When different analytical models have been applied to the same yield data (with possible different indications), it must be asked which approach is the most reliable. Model comparison is sometimes based on model R2 (i.e. the portion of GL interaction SS accounted for by significant GL interaction parameters in the model). This criterion (which focuses on model accuracy with respect to the same data that generated the model itself) fails to recognize that model parsimony (expressed by low number of DF) is a desirable characteristic contributing to the ability to predict genotype performance in a novel, independent data set (Gauch, 1992[19]). For example, compared to AMMI-1, the joint regression model is mathematically incapable of accounting for more GL interaction SS, while accounting for less DF. Comparison of models in terms of MS value takes into account accuracy and parsimony, but is only appropriate for models with one parameter (joint linear regression; AMMI-1; factorial regression with one covariate). Brancourt-Hulmel et al. (1997) propose a general measure of model quality provided by the ratio:
% GL interaction SS/% GL interaction DF
for SS and DF values accounted for by the significant parameters in the model.

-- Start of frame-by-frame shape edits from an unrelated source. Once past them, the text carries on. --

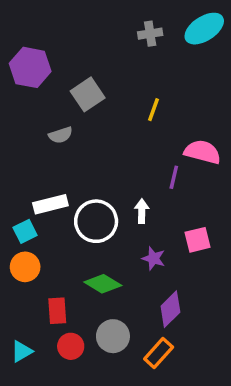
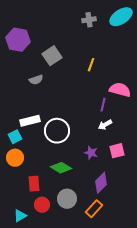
white arrow: (142, 211) -> (105, 125), moved, turned -120
pink square: (197, 240) -> (117, 151), moved
cyan triangle: (22, 351) -> (20, 216), moved

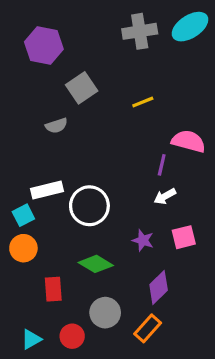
gray cross: (89, 20) -> (140, 31), size x1.5
purple hexagon: (18, 40) -> (44, 45), moved
yellow line: (91, 65) -> (143, 102), turned 48
red circle: (42, 205) -> (72, 336), moved

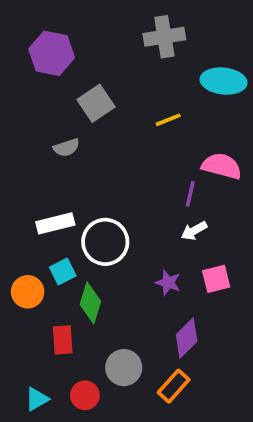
cyan ellipse: (190, 27) -> (224, 81), moved, turned 39
cyan square: (23, 215) -> (63, 271), moved
green diamond: (96, 264) -> (90, 303), moved, turned 76

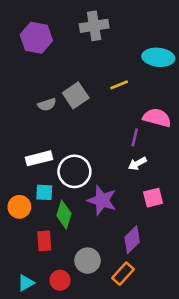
gray cross: (164, 37) -> (94, 26), moved
gray square: (96, 103) -> (76, 95), moved
cyan square: (63, 271) -> (44, 192), turned 30
purple star: (168, 283) -> (102, 200), moved, size x1.6

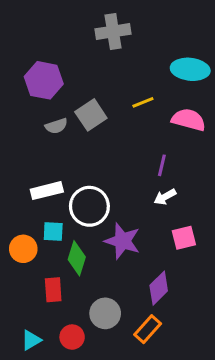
purple hexagon: (36, 38) -> (44, 80), moved
pink semicircle: (157, 118) -> (189, 120), moved

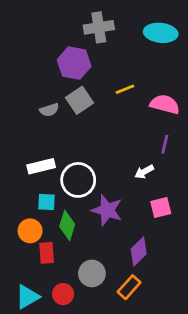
cyan ellipse: (190, 69) -> (161, 33), moved
purple hexagon: (44, 80) -> (74, 63), moved
purple line: (162, 165) -> (165, 144), moved
orange circle: (23, 249) -> (30, 231), moved
cyan triangle: (31, 340) -> (27, 297), size x1.4

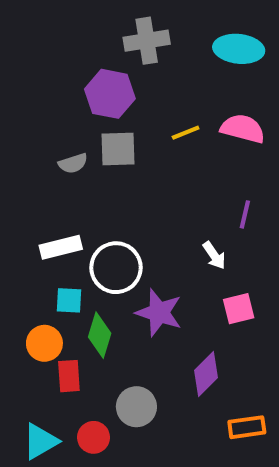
gray square: (80, 100) -> (118, 149), turned 32
pink semicircle: (165, 104) -> (243, 129), moved
white arrow: (144, 172) -> (214, 255), turned -96
orange rectangle: (129, 287) -> (247, 427), moved, turned 40

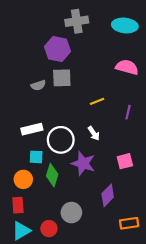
yellow line: (186, 133) -> (97, 101), moved
white arrow: (214, 255) -> (94, 133), moved
red rectangle: (69, 376) -> (18, 205), moved

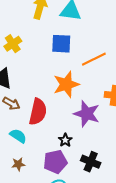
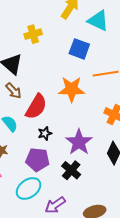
purple star: (87, 114) -> (79, 142), moved
black star: (65, 140) -> (45, 133), moved

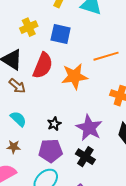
blue square: (79, 49) -> (61, 34), moved
red semicircle: (36, 107) -> (43, 66), moved

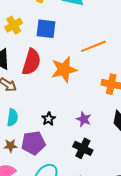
cyan semicircle: (18, 119) -> (12, 117), turned 60
purple star: (89, 128) -> (84, 119), size x0.6
purple pentagon: (51, 151) -> (33, 143), moved

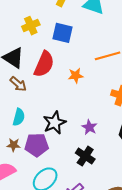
orange star: (64, 70) -> (76, 76), size x0.6
black star: (49, 119) -> (55, 123), size x1.6

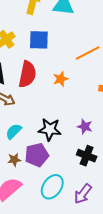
cyan semicircle: (19, 117) -> (14, 131), turned -138
black star: (55, 123) -> (50, 129), turned -30

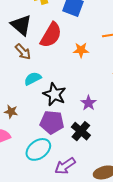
cyan semicircle: (14, 131) -> (33, 79), moved
purple pentagon: (37, 155) -> (52, 122), moved

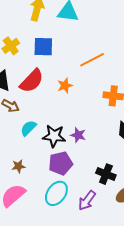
red semicircle: (51, 35) -> (32, 81), turned 32
purple star: (89, 103) -> (78, 135), moved
black cross: (81, 131) -> (106, 174), moved

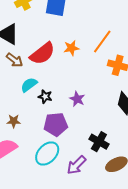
orange line: (92, 60) -> (102, 42), moved, turned -35
red semicircle: (32, 81) -> (42, 54), moved
black star: (54, 136) -> (45, 97), moved, size x0.6

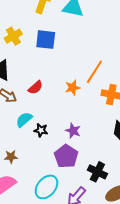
orange star: (71, 48) -> (73, 88), moved
red semicircle: (42, 54) -> (35, 88), size x0.6
purple pentagon: (56, 124) -> (66, 156), moved, turned -30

An alternative criterion for model comparison may relate to the estimated variance of the significant parameters. The variances of PC axes are summed up because the principal components are uncorrelated (which means that they add independent pieces of information). Similarly, the variance of any additional environmental covariate may be added to that of the first covariate as it relates to partial regression SS, i.e. independent information. If Becker's (1984) procedure for estimation of the heterogeneity of genotype regressions variance component is extended to PC axes or environmental covariates, the following formulae may be used for ANOVA models 1, 2 or 3 in Tables 4.1 through 4.3 (with the same formulations used in the tables):
|
|
SC2 = (MC - M5)/rl |
(for models in Table 4.1) |
|
|
SC2 = (MC - M8)/ryl |
(for models in Table 4.2) |
|
|
SC2 = (MC - M6)/ryl |
(for models in Table 4.3) |
where the MS of a given component of the GL interaction is indicated by MC and the estimated variance is indicated by SC2. For example, the variances of genotype regressions, PC 1 and PC 2 components of the GL interaction calculated from MS values of the ANOVA in Table 4.4 (according to the second formula) are 0.010, 0.007 and 0.005 (t/ha)2, respectively, indicating the superiority of AMMI-2 (0.012 [t/ha]2) over the joint regression model. The criterion proposed by Brancourt-Hulmel et al. (1997) would rather favour the regression model (% GL interaction SS % GL interaction DF = 0.104/0.033 = 3.15) over AMMI-2 (0.380/0.176 = 2.16), despite the very low amount of explained GL interaction (R2 = 10.4%).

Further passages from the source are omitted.